Without medical qualifications, however, Swearingin could not render a medical opinion as to the medical causation of Claimant's inability to work on that date. Thus, Swearingin's testimony provides no support for the proposition that Claimant's inability to return to any reasonable or normal employment in May 2008 was a result of Claimant's last injury-bilateral carpel tunnel syndrome-medically causing a deterioration of Claimant's pre-existing disability during the time between the last injury in August 2003 and Claimant's exam in May 2008. In the absence of Claimant's production of evidence supporting that proposition, the only evidence in the record as to the medical cause of such deterioration is Claimant's degenerative disc disease, as noted by the Commission.

“Total disability preventing reasonable employment must be more than post-accident worsening of preexisting disabilities.” Elrod, 138 S.W.3d at 717. Upon a claim for permanent total disability, the claimant “must show that the worsening was caused or aggravated by the primary injury.” Id. Here, Claimant did not meet his burden. The Commission's conclusion that the extent of Claimant's disability at the time of the hearing was due to a subsequent deterioration of his pre-existing condition as a result of his degenerative disc disease is supported by sufficient competent and substantial evidence on the record as a whole and is, thus, not against the overwhelming weight of the evidence. Claimant's point is denied.

Decision

The Commission's award is affirmed.

FOOTNOTES

1.  Claimant did not introduce his medical records into evidence. All references in this opinion regarding the dates and nature of Claimant's medical treatment are taken from the history and medical records review of Dr. Volarich and Wilbur Swearingin, as offered into evidence at the hearing by Claimant without reservation and received into evidence without objection.

2.  References to statutes are to RSMo 2000, unless indicated otherwise.

3.  Claimant contends that “the only testifying doctor[,]” Dr. Volarich, did not opine that Claimant's condition had deteriorated, and there was “absolutely no medical evidence that his condition has deteriorated.” While there is evidence that James K. Cole, M.D ., assessed a rating of “five percent impairment of the whole person” in relation to Claimant's neck and shoulder injury, Claimant submits that this rating was not in evidence.
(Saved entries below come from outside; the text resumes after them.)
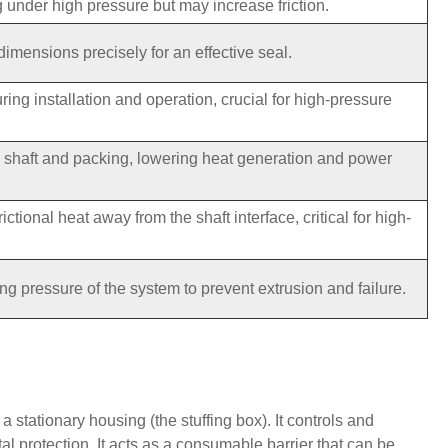
g under high pressure but may increase friction.
dimensions precisely for an effective seal.
ring installation and operation, crucial for high-pressure
e shaft and packing, lowering heat generation and power
ictional heat away from the shaft interface, critical for high-
 pressure of the system to prevent extrusion and failure.
 stationary housing (the stuffing box). It controls and
l protection. It acts as a consumable barrier that can be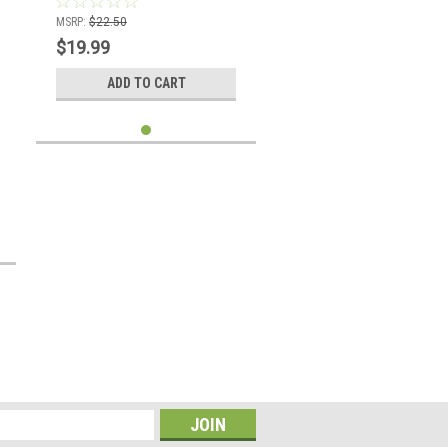
MSRP:
$22.50
$19.99
ADD TO CART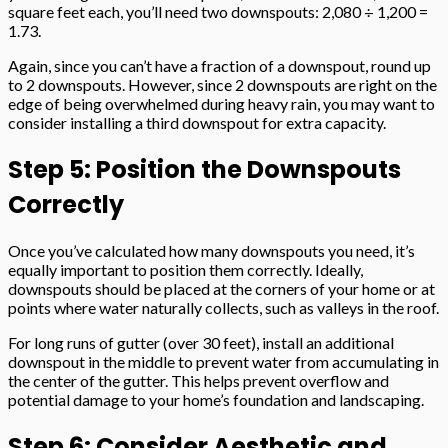
square feet each, you’ll need two downspouts: 2,080 ÷ 1,200 =
1.73.
Again, since you can’t have a fraction of a downspout, round up
to 2 downspouts. However, since 2 downspouts are right on the
edge of being overwhelmed during heavy rain, you may want to
consider installing a third downspout for extra capacity.
Step 5: Position the Downspouts
Correctly
Once you’ve calculated how many downspouts you need, it’s
equally important to position them correctly. Ideally,
downspouts should be placed at the corners of your home or at
points where water naturally collects, such as valleys in the roof.
For long runs of gutter (over 30 feet), install an additional
downspout in the middle to prevent water from accumulating in
the center of the gutter. This helps prevent overflow and
potential damage to your home’s foundation and landscaping.
Step 6: Consider Aesthetic and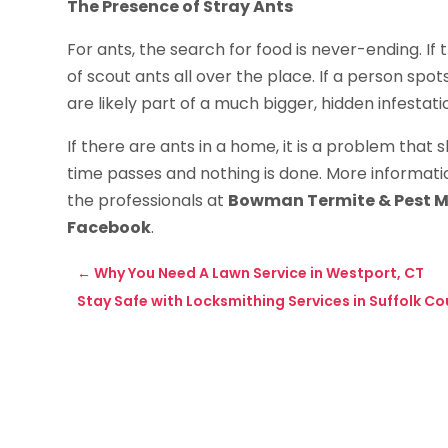
The Presence of Stray Ants
For ants, the search for food is never-ending. If t
of scout ants all over the place. If a person spot
are likely part of a much bigger, hidden infestati
If there are ants in a home, it is a problem that 
time passes and nothing is done. More informatio
the professionals at
Bowman Termite & Pest 
Facebook
.
←
Why You Need A Lawn Service in Westport, CT
Stay Safe with Locksmithing Services in Suffolk Co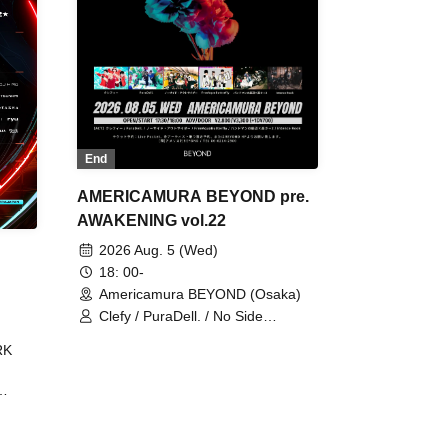
End
AMERICAMURA BEYOND pre.
AWAKENING vol.22
2026 Aug. 5 (Wed)
18: 00-
Americamura BEYOND (Osaka)
Clefy / PuraDell. / No Side
Outsider / FreeAquaButterfly / The
RK
Bottom × Height of a Bandman ÷ 2
/ Intence Rook
ØU$UK€
The
 B2B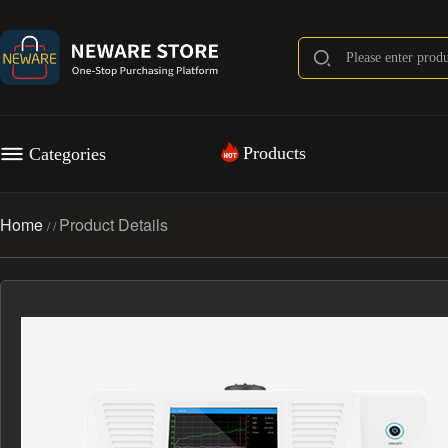
Products
Categories
Home
Product Details
/
/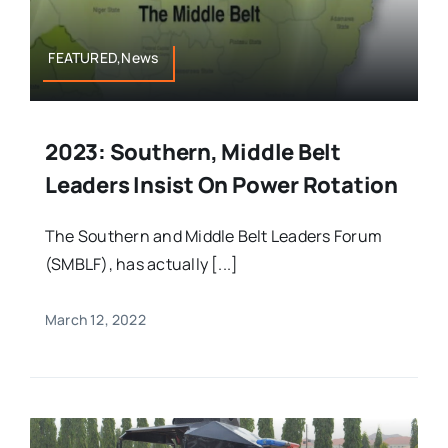
FEATURED,News
2023: Southern, Middle Belt
Leaders Insist On Power Rotation
The Southern and Middle Belt Leaders Forum
(SMBLF), has actually [...]
March 12, 2022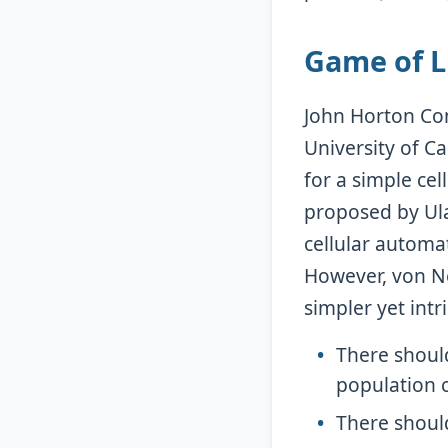
Game of Li
John Horton Con
University of C
for a simple cel
proposed by Ula
cellular automa
However, von N
simpler yet intr
There should
population c
There should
However, the record in this case included an evaluation in the records submitted with Swearingin's deposition that noted a permanent impairment rating from James K. Cole, M.D., on November 10, 2003, “due to cervical disorders,” to the extent of “five percent impairment of the whole person because [Claimant] has some muscle spasm and guarding, mild loss of range of motion.” Swearingin was further cross-examined as to this fact in his deposition testimony. As Dr. Cole's rating was included in Swearingin's report, which Claimant submitted, and testimony on the record, this rating was indeed in evidence.
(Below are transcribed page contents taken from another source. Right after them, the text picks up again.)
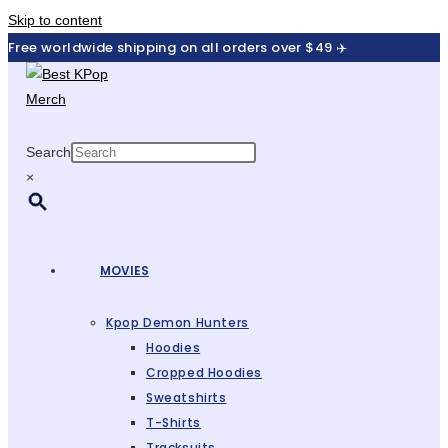
Skip to content
Free worldwide shipping on all orders over $49 ✈️
Search
×
MOVIES
Kpop Demon Hunters
Hoodies
Cropped Hoodies
Sweatshirts
T-Shirts
Tracksuits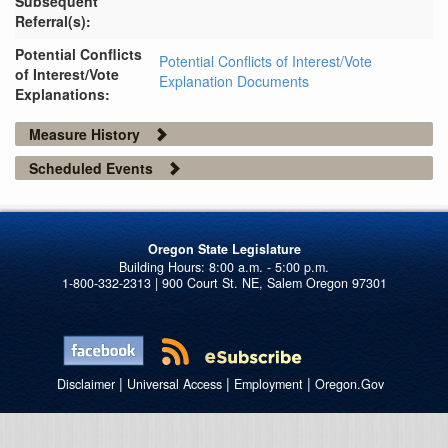
Subsequent
Referral(s):
Potential Conflicts
Potential Conflicts of Interest/Vote
of Interest/Vote
Explanation Documents
Explanations:
Measure History
Scheduled Events
Oregon State Legislature
1-800-332-2313 | 900 Court St. NE, Salem Oregon 97301
|
|
|
Disclaimer
Universal Access
Employment
Oregon.Gov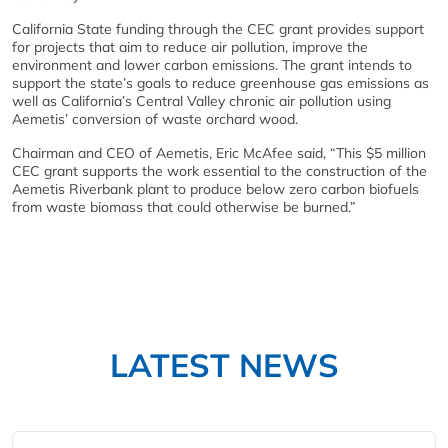
California State funding through the CEC grant provides support
for projects that aim to reduce air pollution, improve the
environment and lower carbon emissions. The grant intends to
support the state’s goals to reduce greenhouse gas emissions as
well as California’s Central Valley chronic air pollution using
Aemetis’ conversion of waste orchard wood.
Chairman and CEO of Aemetis, Eric McAfee said, “This $5 million
CEC grant supports the work essential to the construction of the
Aemetis Riverbank plant to produce below zero carbon biofuels
from waste biomass that could otherwise be burned.”
LATEST NEWS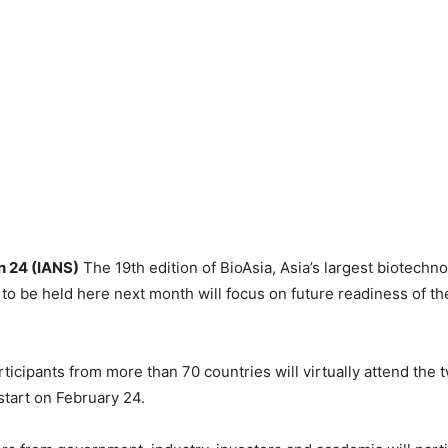
 24 (IANS)
The 19th edition of BioAsia, Asia’s largest biotechno
to be held here next month will focus on future readiness of th
ticipants from more than 70 countries will virtually attend the 
start on February 24.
4.  At the time Dr. Cole released Claimant on November 10, 2003, he noted Claimant's “mild loss of motion.” On April 1, 2004, Dr. Volarich observed that Claimant had “considerable loss of motion.” By November 22, 2004, Dr. Shane Bennoch, as part of his diagnosis of Claimant, described Claimant as having “[s]evere cervical range of motion restriction.” Contrary to Claimant's assertion that “[t]here is absolutely no medical evidence that [Claimant's] condition has deteriorated,” these medical reports relied upon by Dr. Volarich and Swearingin show a progression from “mild” to “severe” loss of motion during 2004 and, thus, provide substantial and competent evidence of deterioration in Claimant's pre-existing disability.

5.  Dr. Volarich, as he did in Mell, deferred to the opinion of a vocational expert on whether Claimant was employable in the open labor market. Mell, 247 S.W.3d at 29.
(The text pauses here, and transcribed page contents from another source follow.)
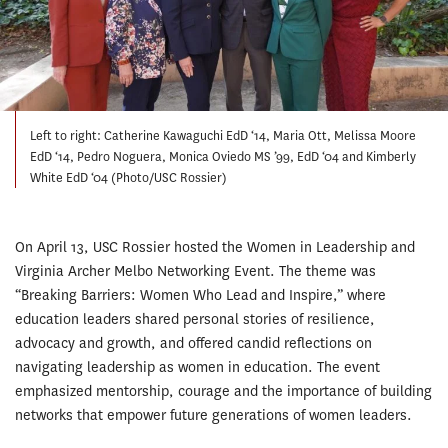
Left to right: Catherine Kawaguchi EdD ‘14, Maria Ott, Melissa Moore
EdD ‘14, Pedro Noguera, Monica Oviedo MS ’99, EdD ‘04 and Kimberly
White EdD ‘04 (Photo/USC Rossier)
On April 13, USC Rossier hosted the Women in Leadership and
Virginia Archer Melbo Networking Event. The theme was
“Breaking Barriers: Women Who Lead and Inspire,” where
education leaders shared personal stories of resilience,
advocacy and growth, and offered candid reflections on
navigating leadership as women in education. The event
emphasized mentorship, courage and the importance of building
networks that empower future generations of women leaders.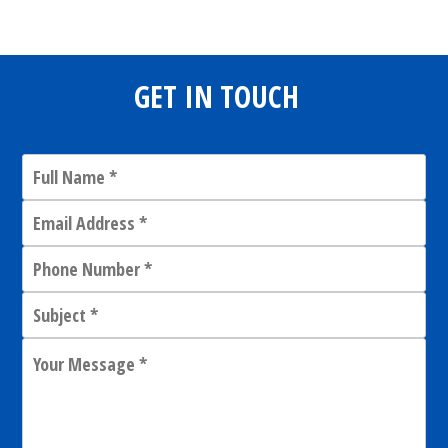
GET IN TOUCH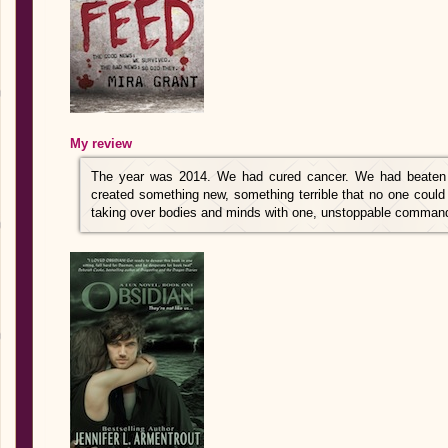
My review
The year was 2014. We had cured cancer. We had beaten
created something new, something terrible that no one could 
taking over bodies and minds with one, unstoppable comma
6.  Swearingin's only characterization of Claimant's employability in August 2003 is that Claimant “had impairments which were vocationally disabling sufficient to constitute a hindrance or obstacle to employment prior to August 2003.” This characterization does not rise to the level of permanent and total disability, as discussed supra. See Elrod, 138 S.W.3d at 717.

GARY W. LYNCH, Judge.

BARNEY, P.J., and BURRELL, J., concur.